Security and Intelligence Services
IIFL has also recommended buying the stock of Security and Intelligence Services with a 46 per cent upside target on the stock.
Security and Intelligence Services is one of the leading providers of private security and facility management services in India.
"We believe that SIS can benefit from weakening of informal and marginal competitors in the current environment and expect SIS to be the least-impacted among business services companies. Moreover, the new set of labour reforms will enable SIS to gain market share in the fragmented industry," the broking firm has stated.
Apart from India, SIS has strong positioning in developed markets like Australia (leadership position), New Zealand and Singapore. The growth momentum is quite strong in these regions, particularly in Australia, where ad hoc contracts are driving growth and are offsetting pricing pressure.
"Moreover, the overall security services business has high ROCE and generates strong cash flow, thus providing opportunities to invest in its incubation portfolios. We expect SIS to post 7% revenue CAGR over FY20-22E aided by 10% CAGR growth in International Security Services business. Aided by strong operating performance, we expect EPS to improve from Rs 14.4 in FY21E to Rs 20.2 in FY22E. At 19x FY22E P/E, valuations are not demanding, while our estimates suggest that EPS could nearly double over FY21-2 E," the broking firm has stated.
IIFL sees a huge 22 per cent upside potential on the stock of Apollo Tyres.
Apollo Tyres is the largest CV tyre manufacturer in India, with 25% market share in the Truck and Bus segment and 15% market share in PV segment.
"We believe that FY21E is likely to be a tough year due to continued fall in OE sales (more so in MHCVs). The situation is likely to improve sharply in FY22E, with strong rebound in OE sales and normalization of replacement demand (already evident)," the broking firm has noted.
According to it, Apollo recently announced plans to cut the Netherlands headcount by 528 (savings of €50mn).
"This, on a revenue base of €500mn in EU, will be a big margin/earnings driver from FY22E onwards. A sharp rise in depreciation and interest cost (result of high capex phase) hurt earnings over the past few years and resulted in negative FCFF.
The expansion phase is nearing its end, which implies that both earnings and FCFF should start improving. We expect Apollo to be FCFF-positive over FY21-24E. As the new capacities start generating commensurate revenue there would be a multi-fold growth in earnings over FY21-23E. We expect positive FCFF would assist in bringing down debt and resulting in lower interest outgo," the broking firm has stated.
Broking firm, IIFL has suggested buying the stock of Tube Investments.
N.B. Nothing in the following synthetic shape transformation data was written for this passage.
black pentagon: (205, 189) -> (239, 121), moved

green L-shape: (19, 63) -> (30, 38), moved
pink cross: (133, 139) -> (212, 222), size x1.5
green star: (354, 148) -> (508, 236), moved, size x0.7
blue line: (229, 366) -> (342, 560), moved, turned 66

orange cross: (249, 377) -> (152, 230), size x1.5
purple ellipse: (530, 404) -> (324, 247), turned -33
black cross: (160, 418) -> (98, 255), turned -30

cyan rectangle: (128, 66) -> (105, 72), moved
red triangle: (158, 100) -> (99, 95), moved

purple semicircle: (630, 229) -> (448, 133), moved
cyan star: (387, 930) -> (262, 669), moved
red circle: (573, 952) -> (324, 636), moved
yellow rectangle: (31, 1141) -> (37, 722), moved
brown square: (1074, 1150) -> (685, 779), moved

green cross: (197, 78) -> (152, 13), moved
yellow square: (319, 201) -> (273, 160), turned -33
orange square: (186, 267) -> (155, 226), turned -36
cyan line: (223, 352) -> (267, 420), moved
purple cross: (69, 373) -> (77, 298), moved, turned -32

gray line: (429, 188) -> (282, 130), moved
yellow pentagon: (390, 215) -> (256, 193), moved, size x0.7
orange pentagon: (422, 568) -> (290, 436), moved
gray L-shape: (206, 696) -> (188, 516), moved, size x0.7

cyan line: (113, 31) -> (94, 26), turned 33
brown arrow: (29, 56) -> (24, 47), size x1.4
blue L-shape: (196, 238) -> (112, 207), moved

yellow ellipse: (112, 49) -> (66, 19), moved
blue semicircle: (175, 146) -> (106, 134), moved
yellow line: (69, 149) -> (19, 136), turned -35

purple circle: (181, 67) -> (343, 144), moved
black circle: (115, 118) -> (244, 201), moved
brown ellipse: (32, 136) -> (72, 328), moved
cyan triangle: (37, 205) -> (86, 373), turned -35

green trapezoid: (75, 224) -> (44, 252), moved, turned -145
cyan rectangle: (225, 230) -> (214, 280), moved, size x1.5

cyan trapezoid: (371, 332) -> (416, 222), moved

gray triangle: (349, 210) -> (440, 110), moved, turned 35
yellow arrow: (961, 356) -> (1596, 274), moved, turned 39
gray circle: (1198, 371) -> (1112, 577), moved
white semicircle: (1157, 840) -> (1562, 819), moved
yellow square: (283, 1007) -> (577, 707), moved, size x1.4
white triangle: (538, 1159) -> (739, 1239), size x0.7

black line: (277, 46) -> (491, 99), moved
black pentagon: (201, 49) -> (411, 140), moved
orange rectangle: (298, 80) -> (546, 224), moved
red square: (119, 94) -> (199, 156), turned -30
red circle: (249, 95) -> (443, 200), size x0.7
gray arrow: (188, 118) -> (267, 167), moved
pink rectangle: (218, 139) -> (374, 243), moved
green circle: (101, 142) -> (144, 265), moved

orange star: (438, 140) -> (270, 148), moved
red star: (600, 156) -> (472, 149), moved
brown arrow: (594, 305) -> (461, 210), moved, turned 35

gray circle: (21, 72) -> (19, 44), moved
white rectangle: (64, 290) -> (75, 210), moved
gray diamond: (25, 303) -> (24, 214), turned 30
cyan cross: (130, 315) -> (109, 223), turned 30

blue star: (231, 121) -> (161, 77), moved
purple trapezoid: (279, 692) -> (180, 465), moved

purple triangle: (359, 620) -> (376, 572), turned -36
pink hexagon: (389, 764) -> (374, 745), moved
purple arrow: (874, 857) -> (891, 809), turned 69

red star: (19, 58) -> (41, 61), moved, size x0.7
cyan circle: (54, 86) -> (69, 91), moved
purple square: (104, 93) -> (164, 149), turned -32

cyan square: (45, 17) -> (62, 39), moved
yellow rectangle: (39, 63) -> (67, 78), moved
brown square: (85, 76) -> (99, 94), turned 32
The broking firm sees an upside potential of 13 per cent on the stock.
Tube Investments of India (TI), a part of Murugappa Group, has a strong established franchise across the auto and industrial sectors in India and overseas.
According to IIFL, with 56% of consolidated revenues linked to the auto sector, TI is a direct play on domestic auto recovery on account of its strong leadership position in the auto components segment (2W and PV), supported by wellspread manufacturing capacities.
"The outlook is strong for rail section supplies for coach building. The large-diameter tubes segment, driven by import substitution, should see healthy growth as demand revives in FY22-23E.
The CG Power acquisition, which is expected to close in the current quarter would enable TI to diversify away from the domestic auto segment and strengthen in industrial manufacturing portfolio. As a result of strong focus, the company has witnessed meaningful improvement across three businesses thereby improving margins while lowered W/C has improved RoIC and cash flows over the past four years. On account of recovery across business and margin expansion, we expect 17% revenue CAGR and 31% EPS CAGR over FY21-23E," the broking firm has stated.